Herpes Simplex Virus (HSV) in Emergency Medicine Medication

Updated: Jul 16, 2019
  • Author: Melissa Kohn, MD, MS, FACEP, EMT-PHP; Chief Editor: Steven C Dronen, MD, FAAEM  more...
  • Print

Medication Summary

Antiviral drugs with activity against viral DNA synthesis have been effective against HSV infections. These drugs inhibit virus replication and may suppress clinical manifestations but are not a cure for the disease. Since HSV remains latent in sensory ganglia, the rates of relapse are similar in treated and untreated patients.

The 2015 CDC guidelines for STD treatment recommend that all initial genital herpes infections be treated with antivirals to reduce any potential complications. [15, 17]

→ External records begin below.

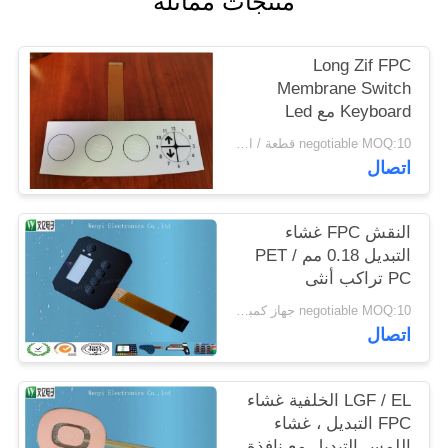
منتجات مماثلة
POLICY
Long Zif FPC
Membrane Switch
Keyboard مع Led
1.0mm الملعب 3 مفاتيح
negotiable MOQ:10 قطعة / الوحدة
اتصال
النقش FPC غشاء
التبديل 0.18 مم PET /
PC تراكب أنثى
negotiable MOQ:10 جهاز كمبيوتر شخصى / الكثير
اتصال
LGF / EL الخلفية غشاء
FPC التبديل ، غشاء
اللمس التبديل مع نافذة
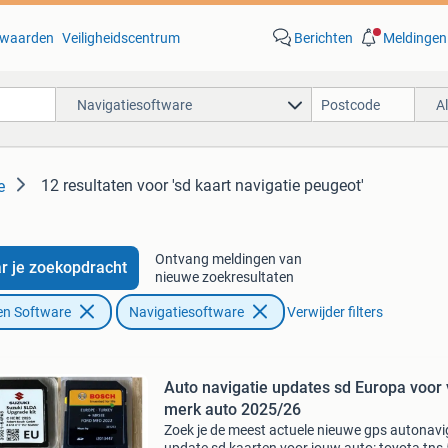
waarden
Veiligheidscentrum
Berichten
Meldingen
Navigatiesoftware
A
12 resultaten
voor 'sd kaart navigatie peugeot'
e
Ontvang meldingen van
r je zoekopdracht
nieuwe zoekresultaten
en Software
Navigatiesoftware
Verwijder filters
Auto navigatie updates sd Europa voor 
merk auto 2025/26
Zoek je de meest actuele nieuwe gps autonavi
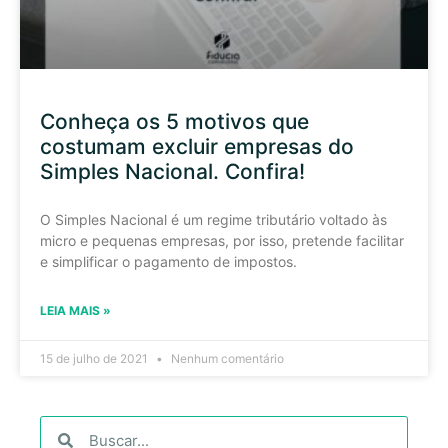
Conheça os 5 motivos que
costumam excluir empresas do
Simples Nacional. Confira!
O Simples Nacional é um regime tributário voltado às
micro e pequenas empresas, por isso, pretende facilitar
e simplificar o pagamento de impostos.
LEIA MAIS »
15 de julho de 2021
Nenhum comentário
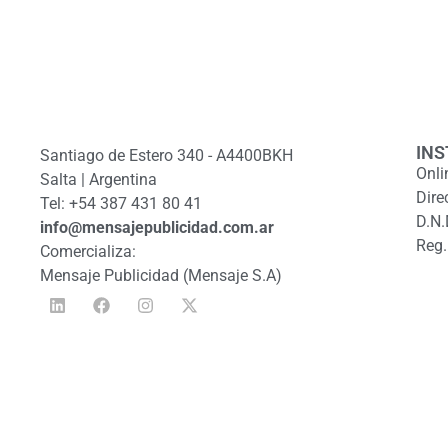
INS
Santiago de Estero 340 - A4400BKH
Onli
Salta | Argentina
Dire
Tel: +54 387 431 80 41
D.N.
info@mensajepublicidad.com.ar
Reg.
Comercializa:
Mensaje Publicidad (Mensaje S.A)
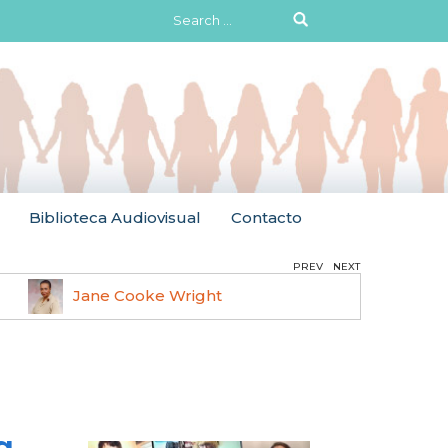
Search
for:
Biblioteca Audiovisual
Contacto
PREV
NEXT
Jane Cooke Wright
Ruth 
a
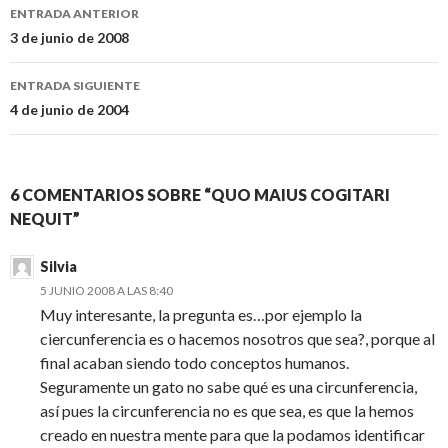
Navegación
ENTRADA ANTERIOR
de
3 de junio de 2008
entradas
ENTRADA SIGUIENTE
4 de junio de 2004
6 COMENTARIOS SOBRE “QUO MAIUS COGITARI
NEQUIT”
Silvia
5 JUNIO 2008 A LAS 8:40
Muy interesante, la pregunta es…por ejemplo la
ciercunferencia es o hacemos nosotros que sea?, porque al
final acaban siendo todo conceptos humanos.
Seguramente un gato no sabe qué es una circunferencia,
así pues la circunferencia no es que sea, es que la hemos
creado en nuestra mente para que la podamos identificar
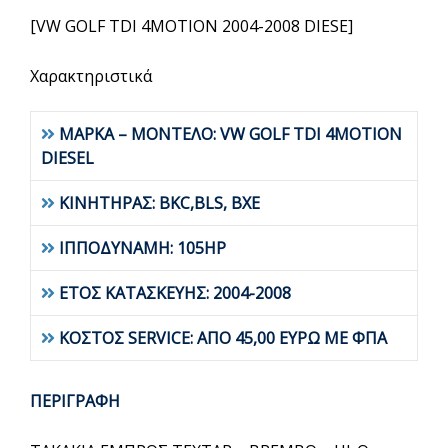
[VW GOLF TDI 4MOTION 2004-2008 DIESE]
Χαρακτηριστικά
ΜΑΡΚΑ – ΜΟΝΤΕΛΟ: VW GOLF TDI 4MOTION
DIESEL
ΚΙΝΗΤΗΡΑΣ: BKC,BLS, BXE
ΙΠΠΟΔΥΝΑΜΗ: 105HP
ΕΤΟΣ ΚΑΤΑΣΚΕΥΗΣ: 2004-2008
ΚΟΣΤΟΣ SERVICE: ΑΠΟ 45,00 ΕΥΡΩ ΜΕ ΦΠΑ
ΠΕΡΙΓΡΑΦΗ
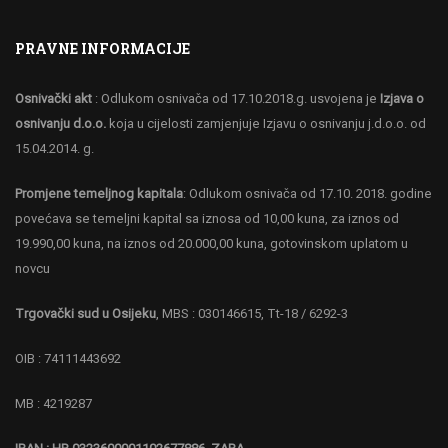
PRAVNE INFORMACIJE
Osnivački akt
: Odlukom osnivača od 17.10.2018.g. usvojena je
Izjava o
osnivanju d.o.o.
koja u cijelosti zamjenjuje Izjavu o osnivanju j.d.o.o. od
15.04.2014. g.
Promjene temeljnog kapitala
: Odlukom osnivača od 17.10. 2018. godine
povećava se temeljni kapital sa iznosa od 10,00 kuna, za iznos od
19.990,00 kuna, na iznos od 20.000,00 kuna, gotovinskom uplatom u
novcu
Trgovački sud u Osijeku
, MBS : 030146615, Tt-18 / 6292-3
OIB : 74111443692
MB : 4219287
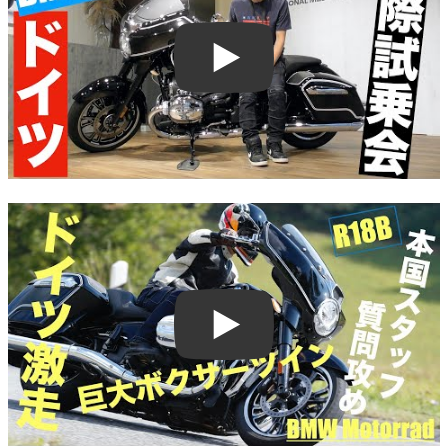
Play
Play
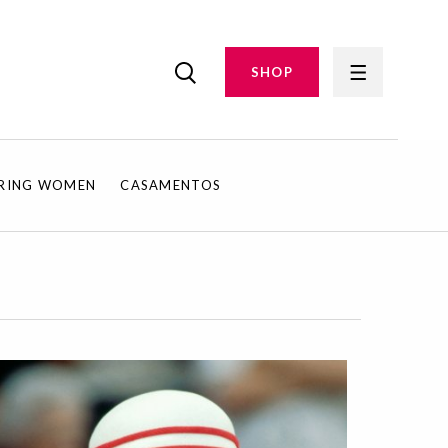
SHOP
IRING WOMEN
CASAMENTOS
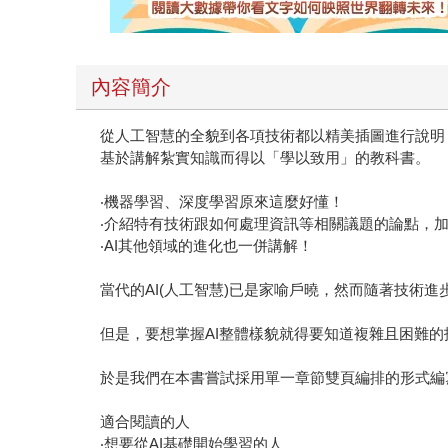
內容簡介
從人工智慧的全貌到各項技術都以精美插圖進行說明
基於講解紮實知識而得以「學以致用」的教科書。
‧機器學習、深度學習原來這麼好懂！
‧介紹特有技術跟如何處理資訊等相關議題的論點，
‧AI其他領域的進化也一併講解！
當代的AI(人工智慧)已是家喻戶曉，然而隨著技術
但是，要想掌握AI整體樣貌就得要知道複雜且困難
於是我們在本書嘗試採用單一章節雙頁編排的形式編
適合閱讀的人
‧想要從AI基礎開始學習的人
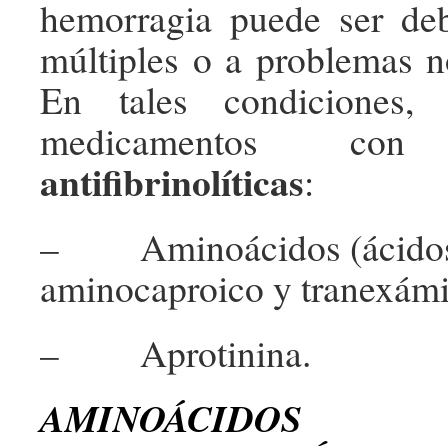
hemorragia puede ser deb
múltiples o a problemas no
En tales condiciones,
medicamentos con 
antifibrinolíticas
:
– Aminoácidos (ácido
aminocaproico y tranexámi
– Aprotinina.
AMINOÁCIDOS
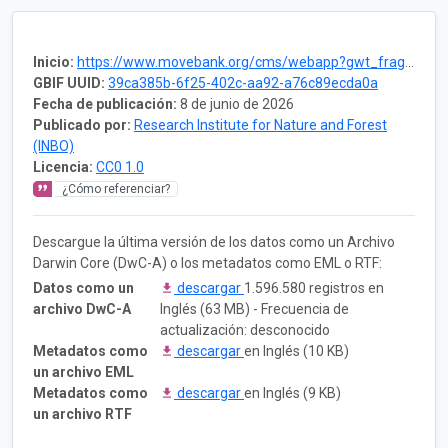
Inicio:
https://www.movebank.org/cms/webapp?gwt_fragment=page=studies,path=study1258895879
GBIF UUID:
39ca385b-6f25-402c-aa92-a76c89ecda0a
Fecha de publicación:
8 de junio de 2026
Publicado por:
Research Institute for Nature and Forest
(INBO)
Licencia:
CC0 1.0
¿Cómo referenciar?
Descargue la última versión de los datos como un Archivo
Darwin Core (DwC-A) o los metadatos como EML o RTF:
Datos como un
descargar
1.596.580 registros en
archivo DwC-A
Inglés (63 MB) - Frecuencia de
actualización: desconocido
Metadatos como
descargar
en Inglés (10 KB)
un archivo EML
Metadatos como
descargar
en Inglés (9 KB)
un archivo RTF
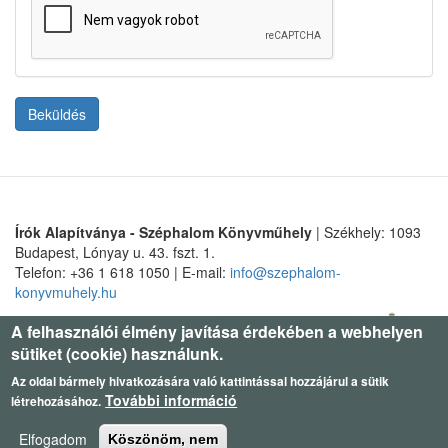
Beküldés
Írók Alapítványa - Széphalom Könyvműhely
| Székhely: 1093
Budapest, Lónyay u. 43. fszt. 1.
Telefon: +36 1 618 1050 | E-mail:
info@szephalom-
konyvmuhely.hu
A felhasználói élmény javítása érdekében a webhelyen
sütiket (cookie) használunk.
Az oldal bármely hivatkozására való kattintással hozzájárul a sütik
További információ
létrehozásához.
Elfogadom
Köszönöm, nem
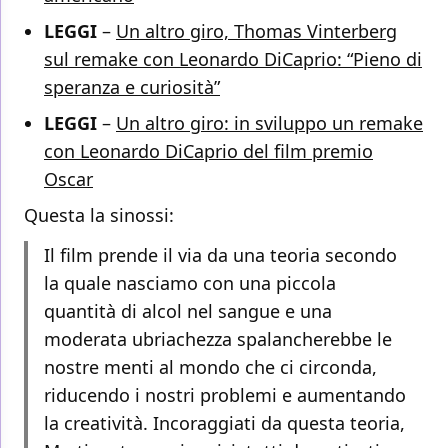
LEGGI
–
Un altro giro, Thomas Vinterberg
sul remake con Leonardo DiCaprio: “Pieno di
speranza e curiosità”
LEGGI
–
Un altro giro: in sviluppo un remake
con Leonardo DiCaprio del film premio
Oscar
Questa la sinossi:
Il film prende il via da una teoria secondo
la quale nasciamo con una piccola
quantità di alcol nel sangue e una
moderata ubriachezza spalancherebbe le
nostre menti al mondo che ci circonda,
riducendo i nostri problemi e aumentando
la creatività. Incoraggiati da questa teoria,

Acyclovir (Zovirax) provides initial, recurrent, and suppressive therapy for genital HSV. It is effective for mucocutaneous HSV in an immunocompromised host as well as HSV encephalitis. Little evidence supports the routine use of acyclovir for primary oral-labial HSV. Oral acyclovir has been shown to be effective in suppressing herpes labialis in immunocompromised patients with frequent recurrent infections. Begin use during the prodromal period.

Daily suppressive therapy has shown to be 80% effective in preventing recurrences and should be considered in patients who suffer from frequent recurrences. [18]

Administer famciclovir (Famvir) or valacyclovir (Valtrex) for recurrent episodes of genital HSV. Herpes simplex keratoconjunctivitis is treated with topical 1% trifluridine (Viroptic) or ganciclovir (Zirgan). [19]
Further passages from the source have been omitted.